Joris Sprakel has won the 2009 Cover Prize. The editorial staff have set up this new prize to reward the most attractive cover to appear on this year's doctoral theses at Wageningen University. Sprakel obtained his doctorate in June for his research on paint.
Sprakel did this on a rainy day, about two months before the thesis had to go to the printer's. 'The background is a photo of a fence I found on Internet. I bought the photo of the sphere and the dripping paint from the website iStockPhoto.' He used Photoshop to do the rest, including the reflection of the title in the dripping paint.

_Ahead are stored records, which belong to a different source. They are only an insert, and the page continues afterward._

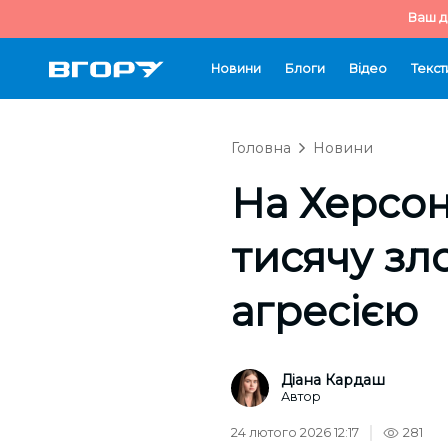
Ваш д
Новини
Блоги
Відео
Текст
Головна
Новини
На Херсон
тисячу зл
агресією
Діана Кардаш
Автор
24 лютого 2026 12:17
281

The jury feels Sprakel's cover is a perfect illustration of the content of his study (see the jury report as well). Sprakel studied the flow behaviour of water-soluble paint. The dripping blue paint speaks for itself. The sphere is a reference by the award-winner to the latex particles in the paint. 'The cracked paint in the background expresses how paint can become unstable in some situations. I also think the contrast between the glistening paint in the foreground and the old, dried-out paint in the background gives a nice image.'
Sprakel will receive the prize, an illustration by our own artist Henk van Ruitenbeek, at the end of December. That is when he will be in the Netherlands briefly to visit his family. Sprakel's work at Harvard is funded by a Rubicon grant awarded by the Netherlands Organization for Scientific Research. He is trying to work out the relationship between the observable behaviour of soft matter (foams, gels, emulsions) at the macroscopic level and what is going on at the microscopic level.
Jury report for 2009 Cover Prize
The jury for the 2009 Cover Prize judged all the theses on their attractiveness, their creativity and the match between the cover and the contents. Joris Sprakel's thesis was found to be the best.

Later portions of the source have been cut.